Denunciado duas vezes pela Procuradoria-Geral da República em 2017 (por corrupção passiva, organização criminosa e obstrução da Justiça), o presidente Michel Temer disse, em entrevista ao jornal Folha de S. Paulo divulgada neste sábado (20), que pretende limpar sua imagem em 2018.

Temer se disse “mal entendido” e afirmou que “há uma tentativa brutal de tentar desmoralizar o presidente”. Ele adiantou que em 2018 vai tentar recuperar sua imagem. “Neste ano, vou me dedicar, entre outras reformas, à minha recuperação moral. O que fizeram comigo foi uma coisa desastrosa”.

O peemedebista destaca que seus “detratores estão na cadeia”, em provável referência aos irmãos Joesley e Wesley Batista, cujas gravações e delações impulsionaram as denúncias contra o presidente. Ele classificou as denúncias do ex-procurador-geral Rodrigo Janot como “desarrazoadas, ilegítimas e fruto de uma tentativa de derrubar o presidente”.

“Não vou sair da Presidência com essa pecha de um sujeito que incorreu em falcatruas. Não vou deixar isso”, garantiu Temer.

Temer comentou as investigações de corrupção no decreto dos Portos, que o atingem. Ele respondeu 50 perguntas elaboradas pela Polícia Federal (PF) sobre o caso um dia após se encontrar com o diretor-geral da PF Fernando Segovia. O presidente não vê problemas no fato e minimiza o inquérito que o atinge.

“Eu discuti sobre segurança pública. O que me surpreende é que o presidente não pode falar com o diretor-geral da Polícia Federal. Como se fosse criminoso. Eu já estava com as perguntas respondidas.
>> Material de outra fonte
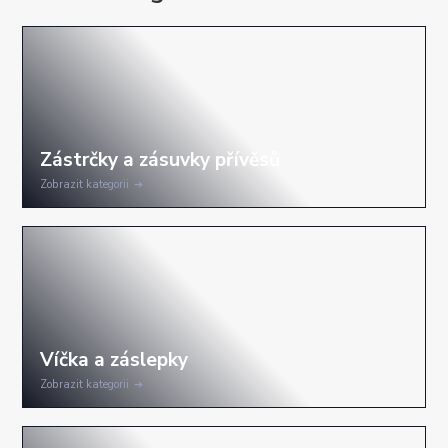
Zobrazit kategorii
Zobrazit kategorii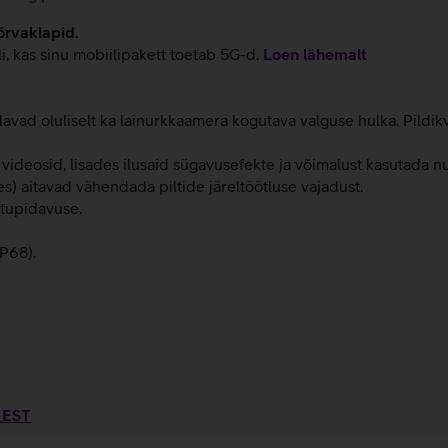
õrvaklapid.
li, kas sinu mobiilipakett toetab 5G-d.
Loen lähemalt
d oluliselt ka lainurkkaamera kogutava valguse hulka. Pildikva
ideosid, lisades ilusaid sügavusefekte ja võimalust kasutada nu
es) aitavad vähendada piltide järeltöötluse vajadust.
tupidavuse.
IP68).
3_EST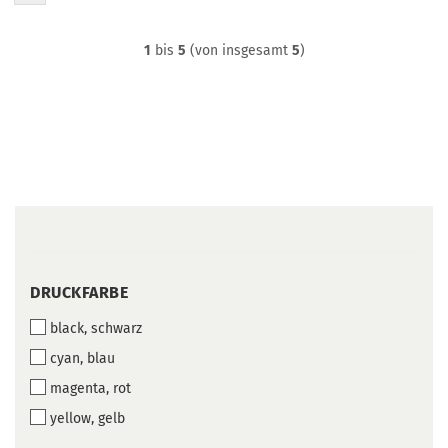
1
bis
5
(von insgesamt
5
)
DRUCKFARBE
DRUCKFARBE
black, schwarz
cyan, blau
magenta, rot
yellow, gelb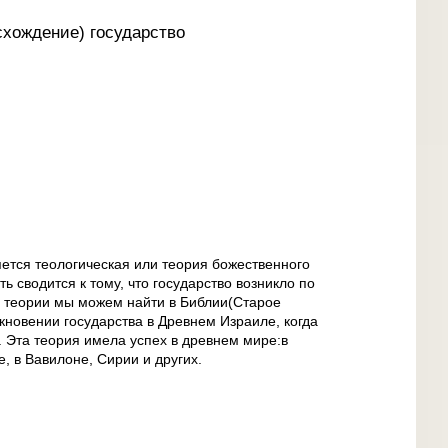
схождение) государство
ется теологическая или теория божественного
ь сводится к тому, что государство возникло по
й теории мы можем найти в Библии(Старое
икновении государства в Древнем Израиле, когда
. Эта теория имела успех в древнем мире:в
е, в Вавилоне, Сирии и других.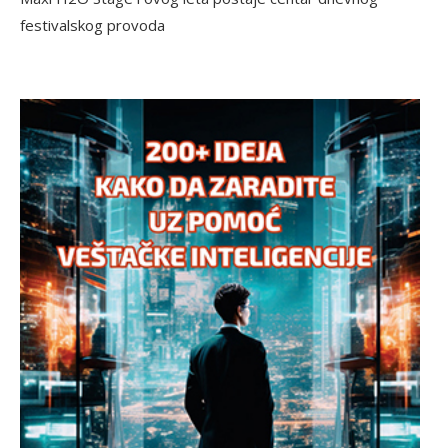
festivalskog provoda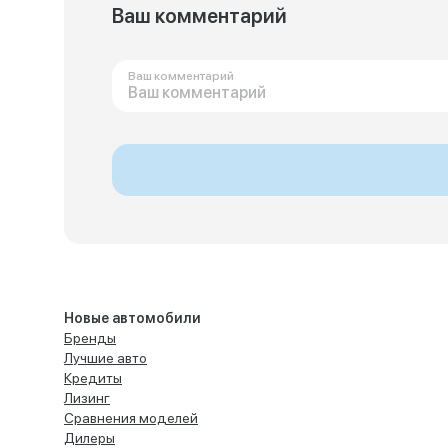
Ваш комментарий
Ваш комментарий
Новые автомобили
Бренды
Лучшие авто
Кредиты
Лизинг
Сравнения моделей
Дилеры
São tão desarrazoadas, singelas, simplórias que não tinha nenhuma preocupação”, disse.

Caixa

Temer ainda disse que “não conhece os pormenores das investigações” a respeito de quatro vice-presidentes da Caixa, afastados após recomendação do Banco Central. O presidente nega ter tido conhecimento da recomendação anterior do Ministério Público que foi encaminhada à Casa Civil de seu governo.

O presidente também negou qualquer participação nos supostos crimes apurados. Questionado sobre fala do vice-presidente Roberto Derziê, que disse que recebia pedidos de Temer e do ministro Moreira Franco, o peemedebista afirmou: “jamais, grife jamais, e coloque em sua cabeça em letras garrafais, pedi coisa de emenda ou dessa natureza”.
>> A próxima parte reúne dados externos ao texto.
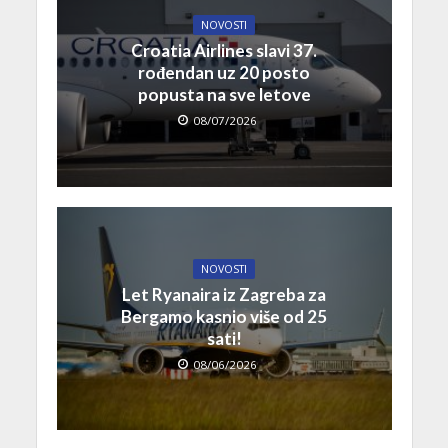
NOVOSTI
Croatia Airlines slavi 37.
rođendan uz 20 posto
popusta na sve letove
08/07/2026
NOVOSTI
Let Ryanaira iz Zagreba za
Bergamo kasnio više od 25
sati!
08/06/2026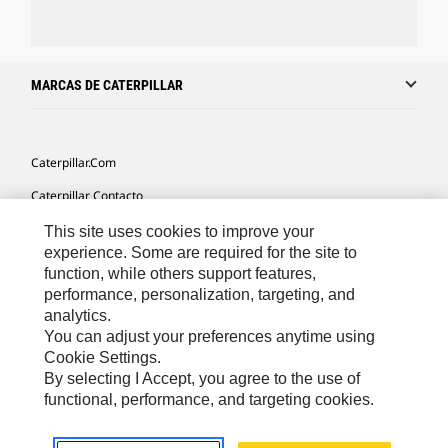
MARCAS DE CATERPILLAR
Caterpillar.com
Caterpillar Contacto
Mis Preferencias De Marketing
This site uses cookies to improve your
experience. Some are required for the site to
Site Map
function, while others support features,
performance, personalization, targeting, and
Cookie Settings
analytics.
Legal
You can adjust your preferences anytime using
Cookie Settings.
Privacy
By selecting I Accept, you agree to the use of
functional, performance, and targeting cookies.
US- Español
© 2026 Caterpillar. Todos los derechos reservados.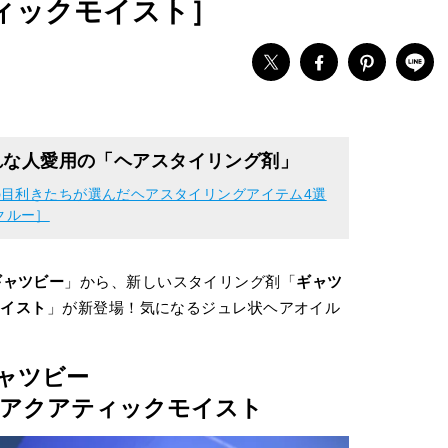
ティックモイスト］
れな人愛用の「ヘアスタイリング剤」
目利きたちが選んだヘアスタイリングアイテム4選
ィクルー］
ギャツビー
」から、新しいスタイリング剤「
ギャツ
モイスト
」が新登場！気になるジュレ状ヘアオイル
ャツビー
 アクアティックモイスト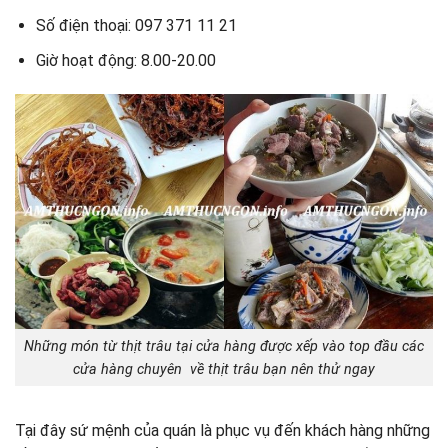
Số điện thoại: 097 371 11 21
Giờ hoạt động: 8.00-20.00
Những món từ thịt trâu tại cửa hàng được xếp vào top đầu các
cửa hàng chuyên về thịt trâu bạn nên thử ngay
Tại đây sứ mệnh của quán là phục vụ đến khách hàng những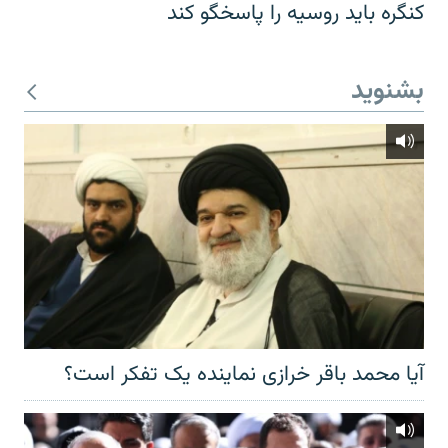
کنگره باید روسیه را پاسخگو کند
بشنوید
آیا محمد باقر خرازی نماینده یک تفکر است؟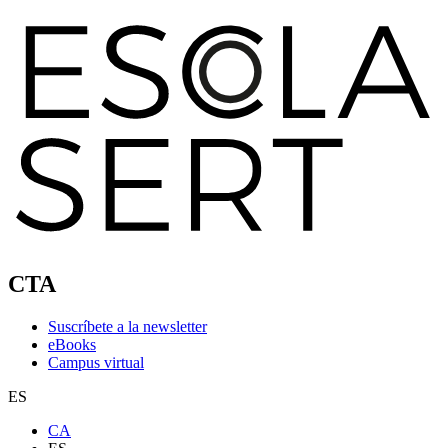
CTA
Suscríbete a la newsletter
eBooks
Campus virtual
ES
CA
Neste ponto da entrevista à Folha, Temer se mostrou indignado: “o que estou fazendo nos últimos tempos é recuperar os aspectos morais da minha conduta. Fico impressionado com a guerra de natureza moral”, classificou. “De repente, chego à Presidência e sou vítima de uma avalanche que me transforma como se fosse um sujeito corrupto. Que permite a você fazer essas perguntas que está fazendo. Como se eu fosse um sujeito capaz das maiores barbaridades, ditas por um vice-presidente que tem relação formal comigo, cerimoniosa.”